Primerano, difeso dagli avvocati Michele Laforgia e Antonio Raffo, era una delle 53 persone coinvolte nella maxi inchiesta. In primo grado, nonostante l’assoluzione dal reato di concorso in disastro ambientale e avvelenamento di sostanze alimentari, era stato condannato a 3 anni e 4 mesi di reclusione per due ipotesi di falso ideologico. Già nel processo di secondo grado la prescrizione aveva consentito la riduzione della pena a un anno di reclusione: dal primo episodio di falso, che risale al 2009, infatti, era trascorso troppo tempo per consentire la valutazione dei giudici.
La Suprema Corte, martedì mattina, ha però annullato senza rinvio quella sentenza riconoscendo l’intervenuta prescrizione anche per la seconda ipotesi di falso in relazione a una perizia redatta nel 2010 su ordine della procura per accertare se la diossina emessa dall’Ilva avesse effettivamente avvelenato acque, terre e animali. Per la procura di Taranto, Primerano in concorso con il suo “mentore” Lorenzo Liberti, docente universitario e anche lui ex consulente della procura accusato anche di aver intascato una tangente da 10mila euro per ammorbidire una perizia, avrebbe favorito i vertici di Ilva e in particolare Emilio e Fabio Riva, l’ex direttore di stabilimento Luigi Capogrosso e l’ex responsabile delle relazioni istituzionali della fabbrica Girolamo Archinà, confezionando una relazione nella quale sosteneva che la diossina ritrovata negli oltre 2mila capi di bestiame abbattuti “non era compatibile con l’attività dello stabilimento siderurgica”.
Una conclusione che, se non ci fossero state le indagini parallele dei finanzieri, avrebbe scagionato la fabbrica da ogni responsabilità. Le conclusioni di Primerano e Liberti sono state poi smentite dai consulenti nominati nel 2010 dal pm Patrizia Todisco che nelle due maxi perizie che rappresentano i pilastri delle accuse al processo hanno invece affermato che gli inquinanti ritrovati nelle carni animali sono chiaramente riconducibili all’Ilva di Taranto.

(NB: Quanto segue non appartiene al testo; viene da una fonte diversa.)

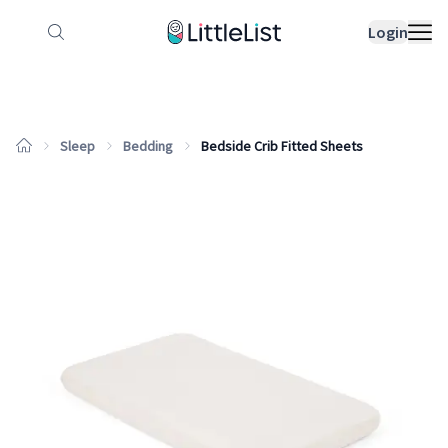
How it works
Sample Lists
Products
Bran
Login
Sleep
Bedding
Bedside Crib Fitted Sheets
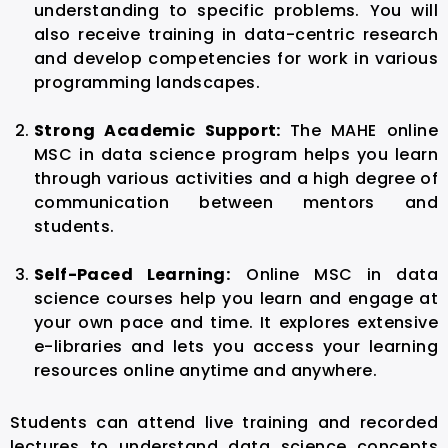
understanding to specific problems. You will
also receive training in data-centric research
and develop competencies for work in various
programming landscapes.
Strong Academic Support:
The MAHE online
MSC in data science program helps you learn
through various activities and a high degree of
communication between mentors and
students.
Self-Paced Learning:
Online MSC in data
science courses help you learn and engage at
your own pace and time. It explores extensive
e-libraries and lets you access your learning
resources online anytime and anywhere.
Students can attend live training and recorded
lectures to understand data science concepts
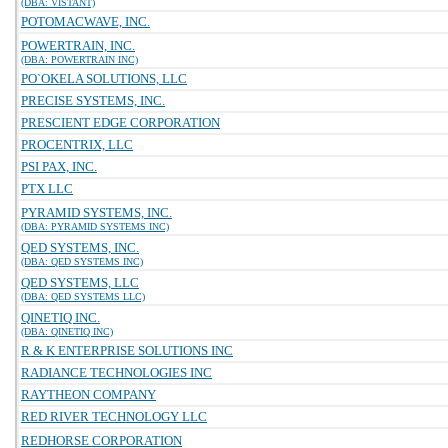
(DBA: VISTANT)
POTOMACWAVE, INC.
POWERTRAIN, INC.
(DBA: POWERTRAIN INC)
PO`OKELA SOLUTIONS, LLC
PRECISE SYSTEMS, INC.
PRESCIENT EDGE CORPORATION
PROCENTRIX, LLC
PSI PAX, INC.
PTX LLC
PYRAMID SYSTEMS, INC.
(DBA: PYRAMID SYSTEMS INC)
QED SYSTEMS, INC.
(DBA: QED SYSTEMS INC)
QED SYSTEMS, LLC
(DBA: QED SYSTEMS LLC)
QINETIQ INC.
(DBA: QINETIQ INC)
R & K ENTERPRISE SOLUTIONS INC
RADIANCE TECHNOLOGIES INC
RAYTHEON COMPANY
RED RIVER TECHNOLOGY LLC
REDHORSE CORPORATION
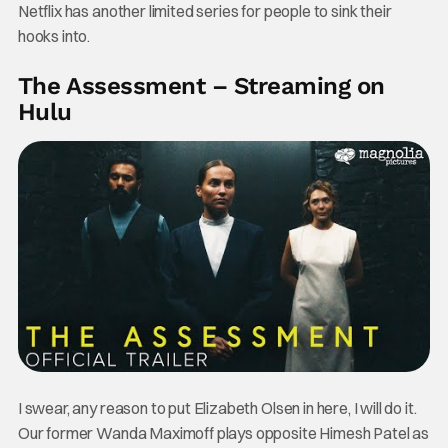
Netflix has another limited series for people to sink their
hooks into.
The Assessment – Streaming on
Hulu
I swear, any reason to put Elizabeth Olsen in here, I will do it.
Our former Wanda Maximoff plays opposite Himesh Patel as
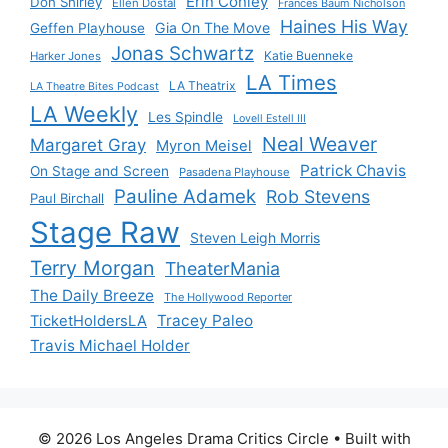
Erin Conley
Don Shirley
Ellen Dostal
Frances Baum Nicholson
Haines His Way
Gia On The Move
Geffen Playhouse
Jonas Schwartz
Katie Buenneke
Harker Jones
LA Times
LA Theatrix
LA Theatre Bites Podcast
LA Weekly
Les Spindle
Lovell Estell III
Neal Weaver
Margaret Gray
Myron Meisel
Patrick Chavis
On Stage and Screen
Pasadena Playhouse
Pauline Adamek
Rob Stevens
Paul Birchall
Stage Raw
Steven Leigh Morris
Terry Morgan
TheaterMania
The Daily Breeze
The Hollywood Reporter
Tracey Paleo
TicketHoldersLA
Travis Michael Holder
© 2026 Los Angeles Drama Critics Circle
• Built with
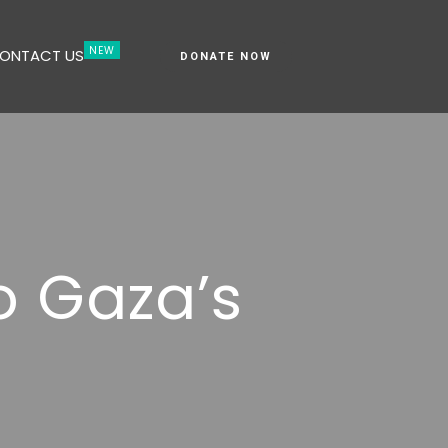
ONTACT US
DONATE NOW
o Gaza’s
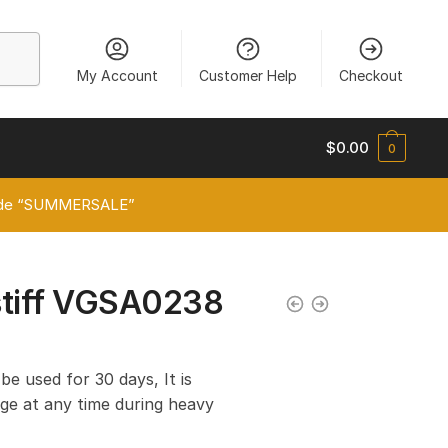
My Account
Customer Help
Checkout
$
0.00
0
 code “SUMMERSALE”
stiff VGSA0238
 be used for 30 days, It is
e at any time during heavy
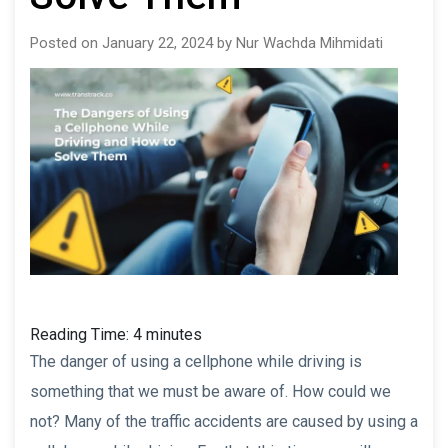
Posted on January 22, 2024 by Nur Wachda Mihmidati
Reading Time:
4
minutes
The danger of using a cellphone while driving is
something that we must be aware of. How could we
not? Many of the traffic accidents are caused by using a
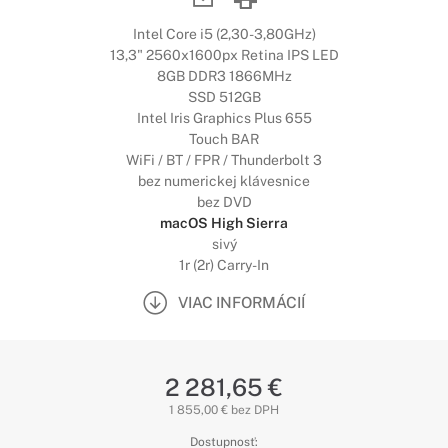
Intel Core i5 (2,30-3,80GHz)
13,3" 2560x1600px Retina IPS LED
8GB DDR3 1866MHz
SSD 512GB
Intel Iris Graphics Plus 655
Touch BAR
WiFi / BT / FPR / Thunderbolt 3
bez numerickej klávesnice
bez DVD
macOS High Sierra
sivý
1r (2r) Carry-In
VIAC INFORMÁCIÍ
2 281,65 €
1 855,00 € bez DPH
Dostupnosť:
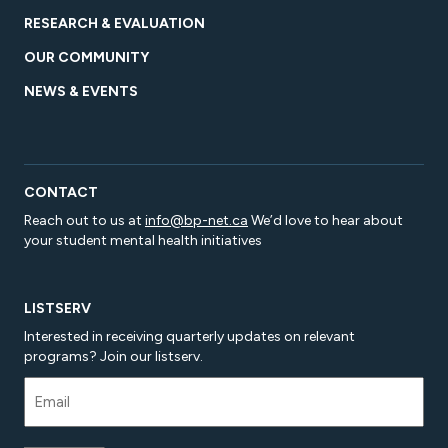
RESEARCH & EVALUATION
OUR COMMUNITY
NEWS & EVENTS
CONTACT
Reach out to us at
info@bp-net.ca
We’d love to hear about
your student mental health initiatives
LISTSERV
Interested in receiving quarterly updates on relevant
programs? Join our listserv.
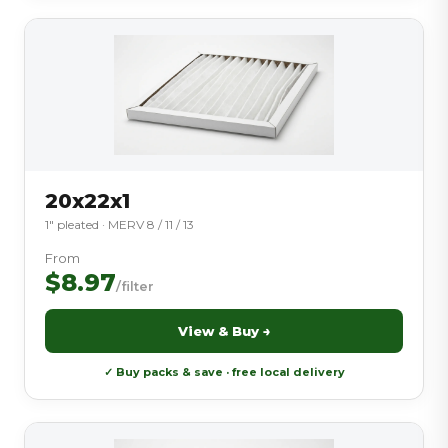
20x22x1
1″ pleated · MERV 8 / 11 / 13
From
$8.97
/filter
View & Buy →
✓ Buy packs & save · free local delivery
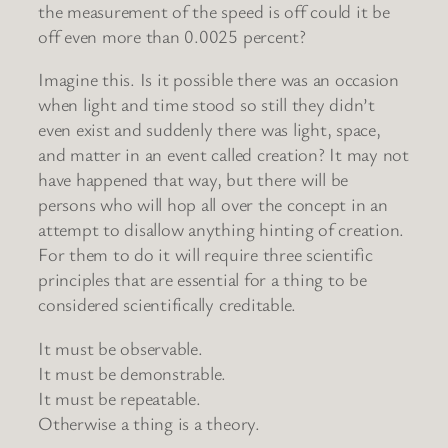
the measurement of the speed is off could it be
off even more than 0.0025 percent?
Imagine this. Is it possible there was an occasion
when light and time stood so still they didn’t
even exist and suddenly there was light, space,
and matter in an event called creation? It may not
have happened that way, but there will be
persons who will hop all over the concept in an
attempt to disallow anything hinting of creation.
For them to do it will require three scientific
principles that are essential for a thing to be
considered scientifically creditable.
It must be observable.
It must be demonstrable.
It must be repeatable.
Otherwise a thing is a theory.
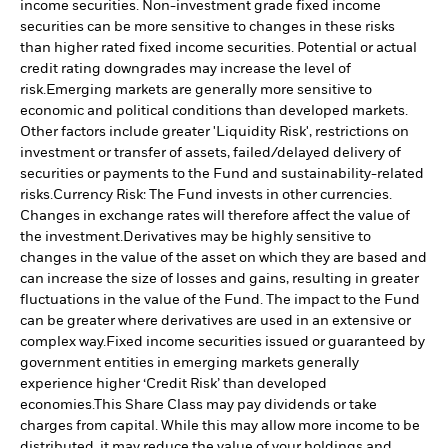
income securities. Non-investment grade fixed income
securities can be more sensitive to changes in these risks
than higher rated fixed income securities. Potential or actual
credit rating downgrades may increase the level of
risk.
Emerging markets are generally more sensitive to
economic and political conditions than developed markets.
Other factors include greater 'Liquidity Risk', restrictions on
investment or transfer of assets, failed/delayed delivery of
securities or payments to the Fund and sustainability-related
risks.
Currency Risk: The Fund invests in other currencies.
Changes in exchange rates will therefore affect the value of
the investment.
Derivatives may be highly sensitive to
changes in the value of the asset on which they are based and
can increase the size of losses and gains, resulting in greater
fluctuations in the value of the Fund. The impact to the Fund
can be greater where derivatives are used in an extensive or
complex way.
Fixed income securities issued or guaranteed by
government entities in emerging markets generally
experience higher ‘Credit Risk’ than developed
economies.
This Share Class may pay dividends or take
charges from capital. While this may allow more income to be
distributed, it may reduce the value of your holdings and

Per i giudici di secondo grado, Primerano è in “mala fede” perché a sostegno di questa tesi ci sarebbero la negazione di “un criterio predeterminato legato al fingerprint della diossina derivante dal processo di sinterizzazione”: in sostanza, Primerano avrebbe negato negato l’esistenza di una vera e propria impronta digitale della diossina che avrebbe permesso di inchiodare l’Ilva. Non solo. A renderlo colpevole, per i giudici d’appello, c’era anche il contenuto di alcune conversazioni intercettate nel corso delle indagini che dimostrerebbero non solo una “una palese collusione tra il consulente Liberti e la dirigenza dell’Ilva”, ma soprattutto la consapevolezza per Primerano di “assecondare i desiderata del cattedratico e dei vertici della società”. Accuse che, tuttavia, non saranno mai valutate nel merito perché i quasi dieci anni di tempo trascorsi dal momento in cui sarebbe stato compiuto il reato, hanno fatto scattare la prescrizione.